A few days ago, a 2-year-old male mountain lion arrived at SWCC to stay. Our social media followers have a lot of thoughtful, earnest questions on why a healthy mountain lion can't be released back into the wild. We consulted our animal care experts, and here's the low-down.
A little situational background:
Mountain lions stay with their mother for 18 months before they ‘disperse,’ or, go off on their own. The 2-year-old lion that was recently captured in North Phoenix had not been dispersed from his mother for very long. Unfortunately, he entered an urban area; he was most likely chased out of his original habitat by the dominant male lion in the area. Had he not moved out, the adult male lion in the territory he was in would have killed him. Arizona Game and Fish did not want to capture the lion, so they gave him ample opportunity to leave. The fact that he didn’t leave created worry about human safety. He did not seem that uncomfortable with humans around. That is a big concern. They were left with only two options: euthanize him or place him in a licensed sanctuary facility
Reasons to remove an animal from the wild:
- Close contact with humans (to protect human safety).
- Habituation - usually caused by people feeding the animal (another human safety concern).
- Failure of the animal to leave an inhabited area (cause for future issues with that animal).
Reasons wildlife can’t always be relocated:
- Disease. You could be transferring a disease into another population which could be devastating.
- Safety issues. If an animal shows signs of being habituated (lack of fear of humans, nuisance activities) the likelihood of future trouble is extremely high.
- Territory. Male lions are very territorial. No matter where you put them you are putting them in another male’s territory. That’s not fair to either lion.

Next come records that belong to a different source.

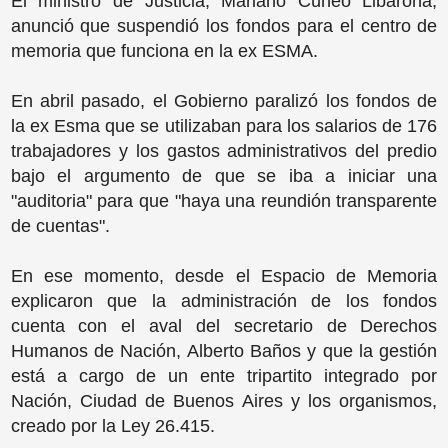
El ministro de Justicia, Mariano Cúneo Libarona,
anunció que suspendió los fondos para el centro de
memoria que funciona en la ex ESMA.
En abril pasado, el Gobierno paralizó los fondos de
la ex Esma que se utilizaban para los salarios de 176
trabajadores y los gastos administrativos del predio
bajo el argumento de que se iba a iniciar una
"auditoria" para que "haya una reundión transparente
de cuentas".
En ese momento, desde el Espacio de Memoria
explicaron que la administración de los fondos
cuenta con el aval del secretario de Derechos
Humanos de Nación, Alberto Baños y que la gestión
está a cargo de un ente tripartito integrado por
Nación, Ciudad de Buenos Aires y los organismos,
creado por la Ley 26.415.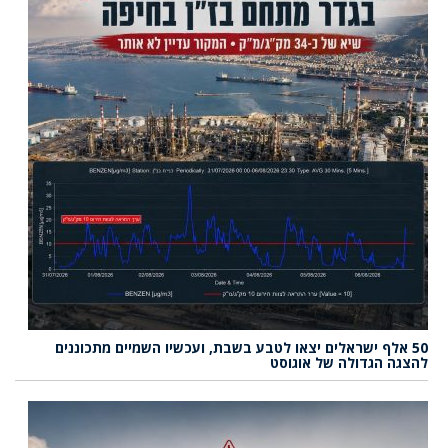
50 אלף ישראלים יצאו לטבע בשבת, ועכשיו השמיים מתכוננים
להצגה הגדולה של אוגוסט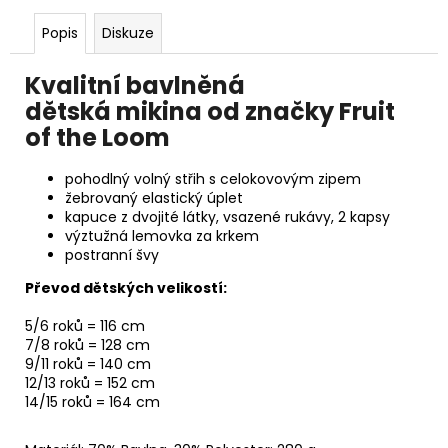
Popis
Diskuze
Kvalitní bavlněná
dětská mikina od značky Fruit
of the Loom
pohodlný volný střih s celokovovým zipem
žebrovaný elastický úplet
kapuce z dvojité látky, vsazené rukávy, 2 kapsy
výztužná lemovka za krkem
postranní švy
Převod dětských velikostí:
5/6 roků = 116 cm
7/8 roků = 128 cm
9/11 roků = 140 cm
12/13 roků = 152 cm
14/15 roků = 164 cm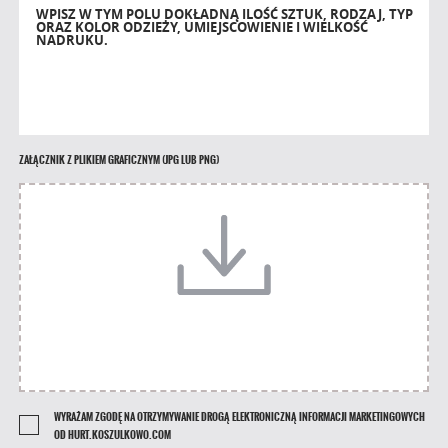
WPISZ W TYM POLU DOKŁADNĄ ILOŚĆ SZTUK, RODZAJ, TYP
ORAZ KOLOR ODZIEŻY, UMIEJSCOWIENIE I WIELKOŚĆ
NADRUKU.
ZAŁĄCZNIK Z PLIKIEM GRAFICZNYM (JPG LUB PNG)
WYRAŻAM ZGODĘ NA OTRZYMYWANIE DROGĄ ELEKTRONICZNĄ INFORMACJI MARKETINGOWYCH
OD HURT.KOSZULKOWO.COM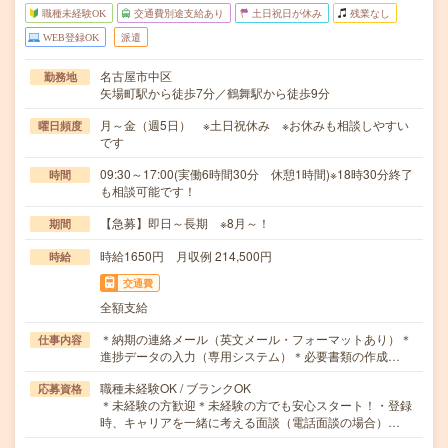
職種未経験OK
交通費別途支給あり
土日祝日が休み
残業なし
WEB登録OK
派遣
名古屋市中区
勤務地
矢場町駅から徒歩7分／鶴舞駅から徒歩9分
月～金（週5日） ※土日祝休み ※お休みも相談しやすい
曜日頻度
です
09:30～17:00(実働6時間30分 休憩1時間)※18時30分終了
時間
も相談可能です！
【急募】即日～長期 ※8月～！
期間
時給1650円 月収例 214,500円
時給
交通費
全額支給
＊納期の連絡メール（英文メール・フォーマットあり）＊
仕事内容
進捗データの入力（専用システム）＊必要書類の作成…
職種未経験OK / ブランクOK
応募資格
＊未経験の方歓迎＊未経験の方でも安心スタート！・登録
時、キャリアを一緒に考える面談（電話面談の場合）…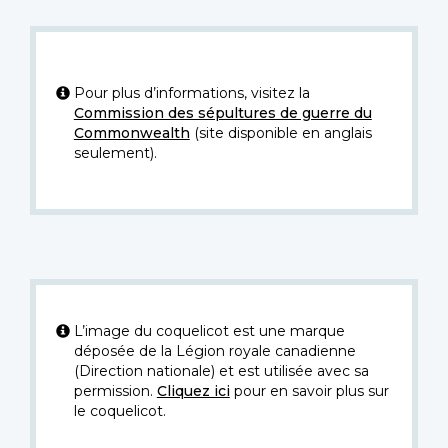
Pour plus d’informations, visitez la
Commission des sépultures de guerre du
Commonwealth
(site disponible en anglais
seulement).
L’image du coquelicot est une marque
déposée de la Légion royale canadienne
(Direction nationale) et est utilisée avec sa
permission.
Cliquez ici
pour en savoir plus sur
le coquelicot.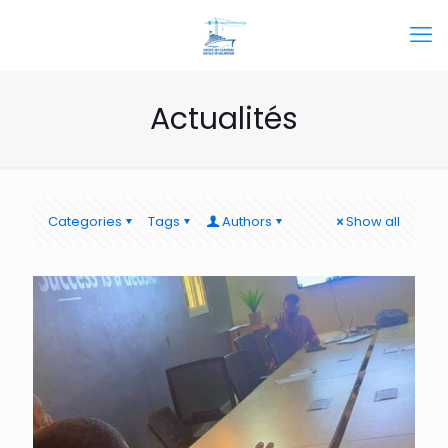
Actualités
Categories
Tags
Authors
Show all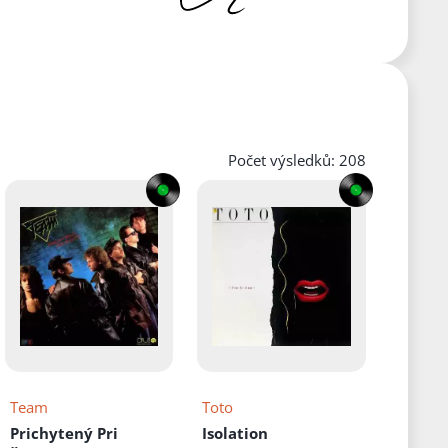
Počet výsledků: 208
Team
Toto
Prichytený Pri
Isolation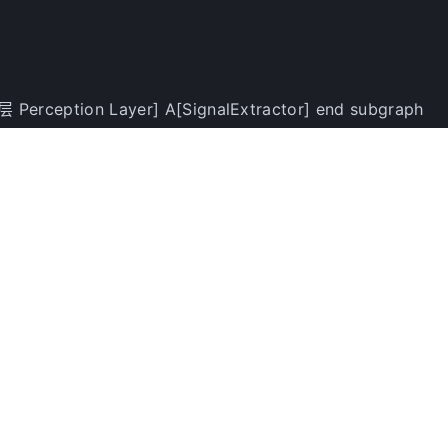
 Perception Layer] A[SignalExtractor] end subgraph
Router] LLM1[[LLM Decision]] end subgraph Execution
subgraph Evaluation[评估层 Evaluation Layer] D[SkillVerifi
daptation[自适应层 Adaptation Layer] E[FailureReflector
 C --> D D --> E E --> F F --> B B <-->|辅助决策| LLM1 
的状态
，而非简单的"执行-结束"模式。
层基于运行时信号进行动态决策：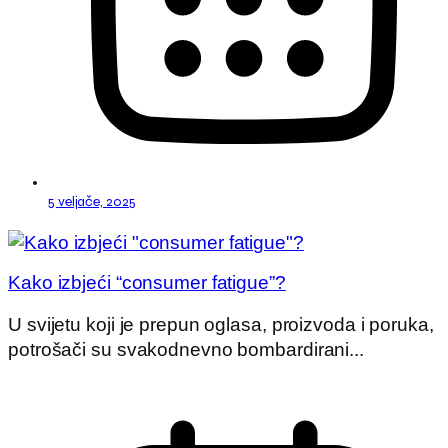
5 veljače, 2025
Kako izbjeći “consumer fatigue”?
U svijetu koji je prepun oglasa, proizvoda i poruka,
potrošači su svakodnevno bombardirani...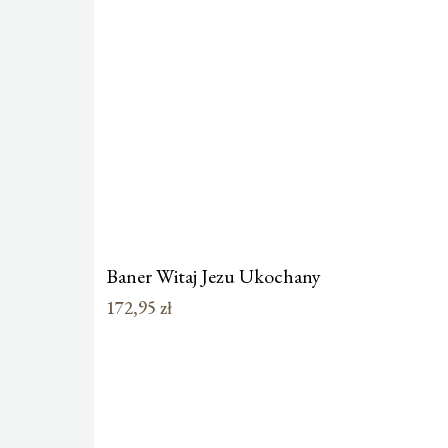
Baner Witaj Jezu Ukochany
172,95
zł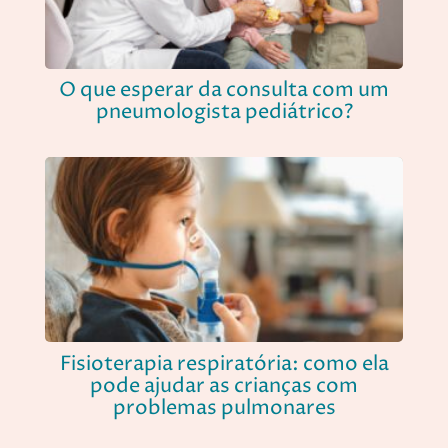
O que esperar da consulta com um
pneumologista pediátrico?
Fisioterapia respiratória: como ela
pode ajudar as crianças com
problemas pulmonares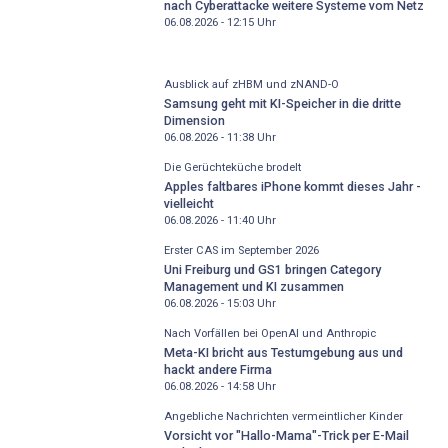
nach Cyberattacke weitere Systeme vom Netz
06.08.2026 - 12:15
Uhr
Ausblick auf zHBM und zNAND-O
Samsung geht mit KI-Speicher in die dritte
Dimension
06.08.2026 - 11:38
Uhr
Die Gerüchteküche brodelt
Apples faltbares iPhone kommt dieses Jahr -
vielleicht
06.08.2026 - 11:40
Uhr
Erster CAS im September 2026
Uni Freiburg und GS1 bringen Category
Management und KI zusammen
06.08.2026 - 15:03
Uhr
Nach Vorfällen bei OpenAI und Anthropic
Meta-KI bricht aus Testumgebung aus und
hackt andere Firma
06.08.2026 - 14:58
Uhr
Angebliche Nachrichten vermeintlicher Kinder
Vorsicht vor "Hallo-Mama"-Trick per E-Mail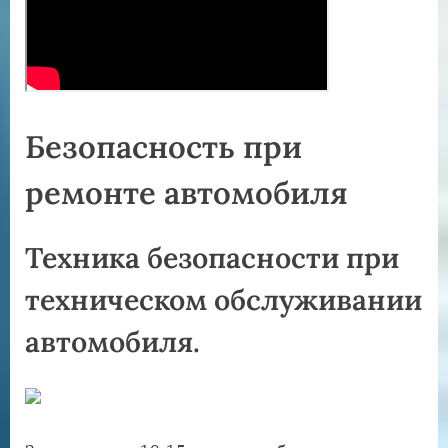
Безопасность при
ремонте автомобиля
Техника безопасности при
техническом обслуживании
автомобиля.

- Aggression. Male lions will chase off or kill other males in their territory. What we may see as a large swath of open land is some lion’s territory, and they will defend their territory to death. (If you were dropped into a strange country, you would not know where the food or water is, and if the residents did not want you in their neighborhood, your chances of survival would be very low.)
- Survival Rates. The survival rate of relocated wildlife ranges from 20-50%, depending on the species. It is always best to leave them and not relocate them. But when they become a public safety issue, that is not always possible.
Sadly, options for large predators – like adult, male mountain lions - are very limited. In this case AZGFD decided to place him rather than euthanizing him. SWCC is thankful that they made the choice to place him with us.